Consulter Neuvième Art la revue

la bande son dessinée

Catherine Ternaux

à propos de la journée d’étude organisée à Angoulême le 7 juin 2012 par les étudiants du master BD de l’École Européenne Supérieure de l’Image

La journée d’étude intitulée « bande son dessinée » a rassemblé dans l’auditorium du musée de la bande dessinée une quarantaine de personnes, principalement étudiants et auteurs de bande dessinée. Voici un petit compte-rendu pour tous les curieux qui n’ont pas pu être présents ce jour-là.

La première intervention, de Jean-Charles Vincent, a porté sur l’adaptation du rock en bande dessinée à travers l’exemple de Jimi Hendrix.

Moebius,
{Jimi Hendrix : émotions électriques} (détail).
Ed.

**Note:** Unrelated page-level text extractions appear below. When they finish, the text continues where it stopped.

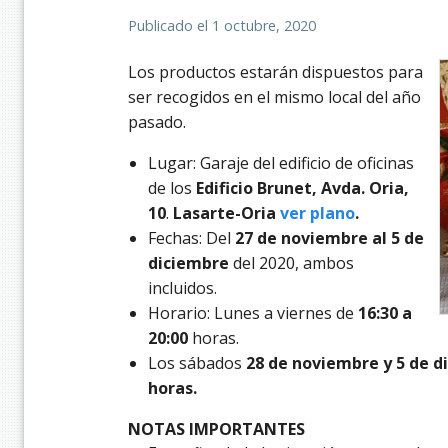
Publicado el
1 octubre, 2020
Los productos estarán dispuestos para
ser recogidos en el mismo local del año
pasado.
Lugar: Garaje del edificio de oficinas
de los
Edificio Brunet, Avda. Oria,
10
.
Lasarte-Oria
ver plano
.
Fechas: Del
27 de noviembre al 5 de
diciembre
del 2020, ambos
incluidos.
Horario: Lunes a viernes de
16:30 a
20:00
horas.
Los sábados
28 de noviembre y 5 de d
horas.
NOTAS IMPORTANTES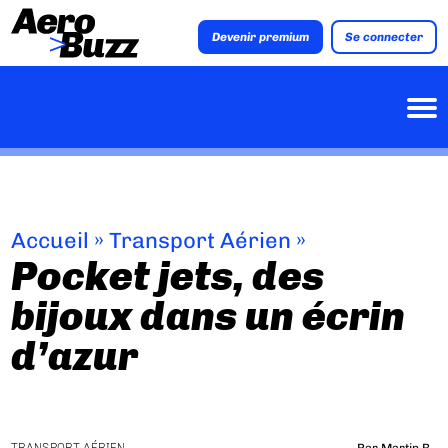
Devenir premium
Se connecter
Accueil
»
Transport Aérien
»
Pocket jets, des
bijoux dans un écrin
d’azur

Castor astral, 1999.

Jean-Charles Vincent note, à travers la diversité des nombreuses adaptations en lien avec le célèbre compositeur-guitariste des années 1960/70, trois modes de représentation :
• Le mode narratif : classique, voire scolaire, sans souffle, sans un réel investissement de l’auteur, et qui ne retiendra pas son attention.
• Le mode onirique : l’auteur cherche à rendre l’univers du musicien et de sa musique. Ce mode répond à un schéma plus intuitif, plus imaginatif. Comme en témoignent les pages de Robert Crumb, Druillet, Solé, ou encore les illustrations de Moebius parues en 1998 au Castor astral. Jimi Hendrix y est là réinventé au travers des éléments graphiques de l’univers moebiusien.
• Le mode expressif : où ce qui importe est le rythme, les nuances, les jeux de contrastes ou d’harmonie. La source musicale est le moteur de l’expression graphique. L’écrit laisse parler l’image. L’exemple parfait en est l’album de Martin I. Green et Bill Sienkiewick sur Jimi Hendrix. La mise en image explose littéralement, de même que Jimi Hendrix était capable d’exploser musicalement sur scène. Il s’agit d’une traduction graphique de l’énergie du musicien, une véritable aventure cinesthésique.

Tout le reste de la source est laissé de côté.